- Opening Delimiter -

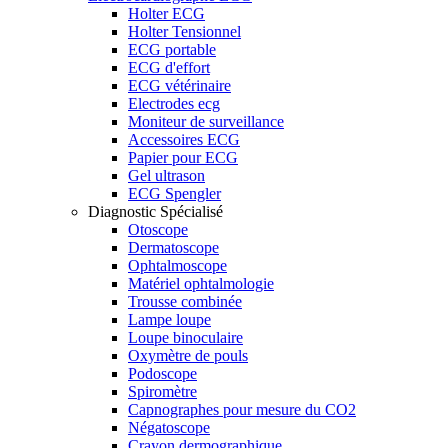
Holter ECG
Holter Tensionnel
ECG portable
ECG d'effort
ECG vétérinaire
Electrodes ecg
Moniteur de surveillance
Accessoires ECG
Papier pour ECG
Gel ultrason
ECG Spengler
Diagnostic Spécialisé
Otoscope
Dermatoscope
Ophtalmoscope
Matériel ophtalmologie
Trousse combinée
Lampe loupe
Loupe binoculaire
Oxymètre de pouls
Podoscope
Spiromètre
Capnographes pour mesure du CO2
Négatoscope
Crayon dermographique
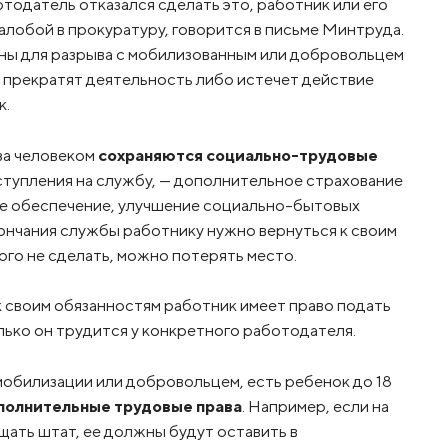
отодатель отказался сделать это, работник или его
алобой в прокуратуру, говорится в письме Минтруда.
ины для разрыва с мобилизованным или добровольцем
П прекратят деятельность либо истечет действие
к.
 за человеком
сохраняются социально-трудовые
оступления на службу, — дополнительное страхование
ое обеспечение, улучшение социально-бытовых
окончания службы работнику нужно вернуться к своим
ого не сделать, можно потерять место.
к своим обязанностям работник имеет право подать
лько он трудится у конкретного работодателя.
мобилизации или добровольцем, есть ребенок до 18
полнительные трудовые права
. Например, если на
щать штат, ее должны будут оставить в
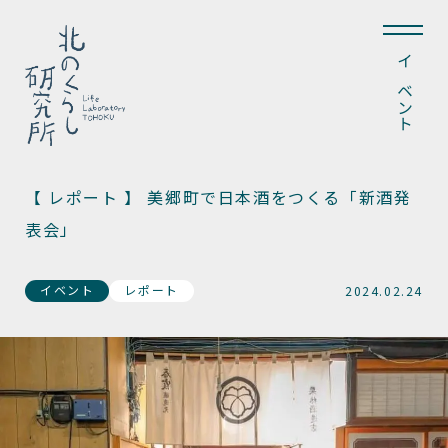
イベント
【 レポート 】 美郷町で日本酒をつくる「新酒発
表会」
イベント
レポート
2024.02.24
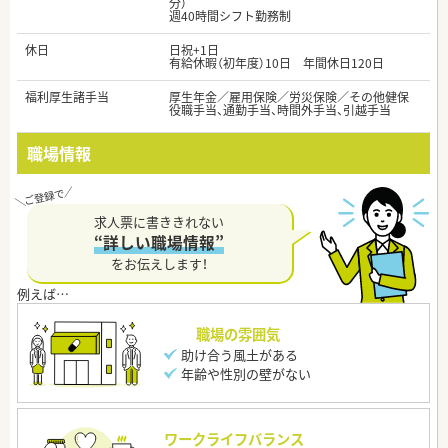
分）
週40時間シフト勤務制
休日
日祝+1日
有給休暇（初年度）10日 年間休日120日
福利厚生諸手当
厚生年金／雇用保険／労災保険／その他健保
役職手当、通勤手当、時間外手当、引越手当
職場情報
求人票に書ききれない
“詳しい職場情報”
をお伝えします！
職場の雰囲気
助け合う風土がある
年齢や性別の壁がない
ワークライフバランス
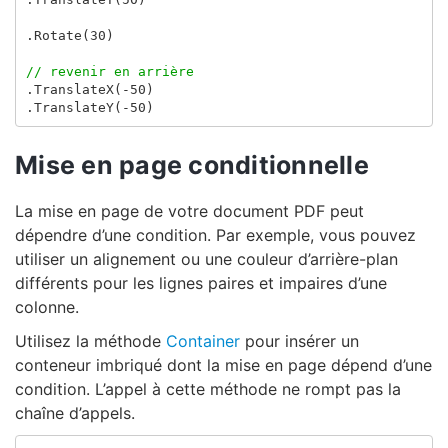
.
Rotate
(
30
)
// revenir en arrière
.
TranslateX
(-
50
)
.
TranslateY
(-
50
)
Mise en page conditionnelle
La mise en page de votre document PDF peut
dépendre d’une condition. Par exemple, vous pouvez
utiliser un alignement ou une couleur d’arrière-plan
différents pour les lignes paires et impaires d’une
colonne.
Utilisez la méthode
Container
pour insérer un
conteneur imbriqué dont la mise en page dépend d’une
condition. L’appel à cette méthode ne rompt pas la
chaîne d’appels.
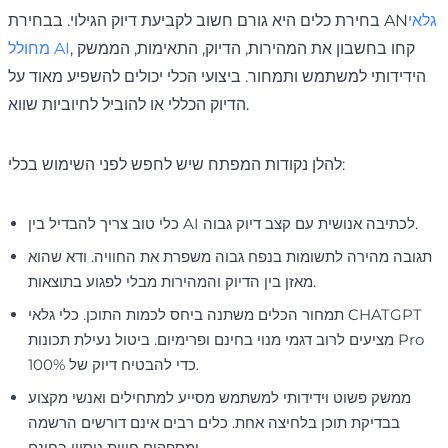
גלאי
בחירת כלים היא גורם חשוב לקביעת דיוק הגילוי. בבחירת AN
, קחו בחשבון את המהירות, הדיוק, התאימות, הממשק
מחולל AI
הידידותי למשתמש ותמחור. ביצועי הכלי יכולים להשפיע מאוד על
הדיוק הכללי או להוביל לחיוביות שווא.
להלן נקודות המפתח שיש לחפש לפני השימוש בכלי:
כלי טוב צריך להבדיל בין AI לכתיבה אנושית עם קצב דיוק גבוה.
תגובה מהירה לתשומות בנפח גבוה משפרת את החוויה. ודא שהוא
מאזן בין הדיוק והמהירות מבלי לפגוע בתוצאות.
תמחור הכלים משתנה ביחס לכמות התוכן. כלי גלאי CHATGPT
מציעים לרוב דגמי מנוי בחינם ופרימיום. ביטול נעילת תכונות Pro
כדי להבטיח דיוק של 100%.
ממשק פשוט וידידותי למשתמש מסייע למתחילים ואנשי מקצוע
בבדיקת תוכן בלחיצה אחת. כלים רבים אינם דורשים הרשמה
ומספקים חווית ניסיון בחינם.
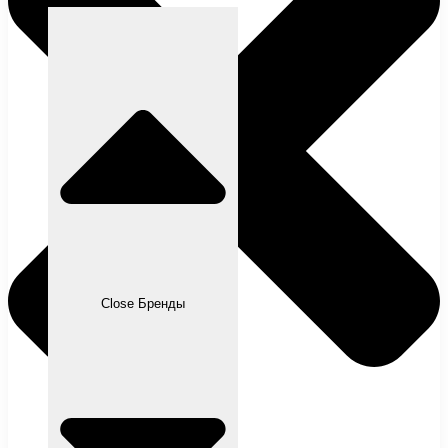
Close Бренды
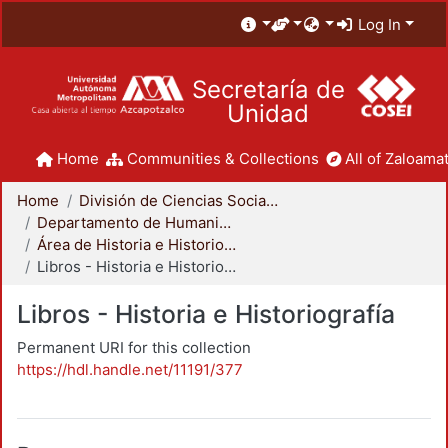
Log In
Secretaría de
Unidad
Home
Communities & Collections
All of Zaloamat
Home
División de Ciencias Sociales y Humanidades
Departamento de Humanidades
Área de Historia e Historiografía
Libros - Historia e Historiografía
Libros - Historia e Historiografía
Permanent URI for this collection
https://hdl.handle.net/11191/377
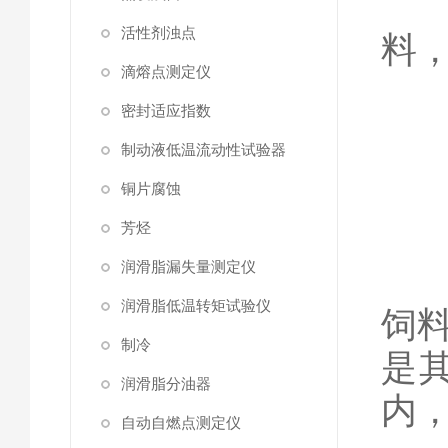
不
活性剂浊点
料
滴熔点测定仪
密封适应指数
制动液低温流动性试验器
一
铜片腐蚀
芳烃
润滑脂漏失量测定仪
适
润滑脂低温转矩试验仪
饲
制冷
是
润滑脂分油器
内
自动自燃点测定仪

- Closing Delimiter -

> **What you should do**
Give back every entry verbatim. No pictures belong in the copy.

> **Result of the task**
Holter ECG
Holter Tensionnel
ECG portable
ECG d'effort
ECG vétérinaire
Electrodes ecg
Moniteur de surveillance
Accessoires ECG
Papier pour ECG
Gel ultrason
ECG Spengler
Diagnostic Spécialisé
Otoscope
Dermatoscope
Ophtalmoscope
Matériel ophtalmologie
Trousse combinée
Lampe loupe
Loupe binoculaire
Oxymètre de pouls
Podoscope
Spiromètre
Capnographes pour mesure du CO2
Négatoscope
Crayon dermographique
отодатель отказался сделать это, работник или его
алобой в прокуратуру, говорится в письме Минтруда.
ины для разрыва с мобилизованным или добровольцем
П прекратят деятельность либо истечет действие
к.
 за человеком
сохраняются социально-трудовые
оступления на службу, — дополнительное страхование
ое обеспечение, улучшение социально-бытовых
окончания службы работнику нужно вернуться к своим
ого не сделать, можно потерять место.
к своим обязанностям работник имеет право подать
лько он трудится у конкретного работодателя.
мобилизации или добровольцем, есть ребенок до 18
полнительные трудовые права
. Например, если на
щать штат, ее должны будут оставить в
イベント
【 レポート 】 美郷町で日本酒をつくる「新酒発
表会」
イベント
レポート
2024.02.24
分）
週40時間シフト勤務制
休日
日祝+1日
有給休暇（初年度）10日 年間休日120日
福利厚生諸手当
厚生年金／雇用保険／労災保険／その他健保
役職手当、通勤手当、時間外手当、引越手当
職場情報
求人票に書ききれない
“詳しい職場情報”
をお伝えします！
職場の雰囲気
助け合う風土がある
年齢や性別の壁がない
ワークライフバランス
.
Rotate
(
30
)
// revenir en arrière
.
TranslateX
(-
50
)
.
TranslateY
(-
50
)
Mise en page conditionnelle
La mise en page de votre document PDF peut
dépendre d’une condition. Par exemple, vous pouvez
utiliser un alignement ou une couleur d’arrière-plan
différents pour les lignes paires et impaires d’une
colonne.
Utilisez la méthode
Container
pour insérer un
conteneur imbriqué dont la mise en page dépend d’une
condition. L’appel à cette méthode ne rompt pas la
chaîne d’appels.
גלאי
בחירת כלים היא גורם חשוב לקביעת דיוק הגילוי. בבחירת AN
, קחו בחשבון את המהירות, הדיוק, התאימות, הממשק
מחולל AI
הידידותי למשתמש ותמחור. ביצועי הכלי יכולים להשפיע מאוד על
הדיוק הכללי או להוביל לחיוביות שווא.
להלן נקודות המפתח שיש לחפש לפני השימוש בכלי:
כלי טוב צריך להבדיל בין AI לכתיבה אנושית עם קצב דיוק גבוה.
תגובה מהירה לתשומות בנפח גבוה משפרת את החוויה. ודא שהוא
מאזן בין הדיוק והמהירות מבלי לפגוע בתוצאות.
תמחור הכלים משתנה ביחס לכמות התוכן. כלי גלאי CHATGPT
מציעים לרוב דגמי מנוי בחינם ופרימיום. ביטול נעילת תכונות Pro
כדי להבטיח דיוק של 100%.
ממשק פשוט וידידותי למשתמש מסייע למתחילים ואנשי מקצוע
בבדיקת תוכן בלחיצה אחת. כלים רבים אינם דורשים הרשמה
ומספקים חווית ניסיון בחינם.
Close Бренды
Log In
Secretaría de
Unidad
Home
Communities & Collections
All of Zaloamat
Home
División de Ciencias Sociales y Humanidades
Departamento de Humanidades
Área de Historia e Historiografía
Libros - Historia e Historiografía
Libros - Historia e Historiografía
Permanent URI for this collection
https://hdl.handle.net/11191/377
不
活性剂浊点
料
滴熔点测定仪
密封适应指数
制动液低温流动性试验器
一
铜片腐蚀
芳烃
润滑脂漏失量测定仪
适
润滑脂低温转矩试验仪
饲
制冷
是
润滑脂分油器
内
自动自燃点测定仪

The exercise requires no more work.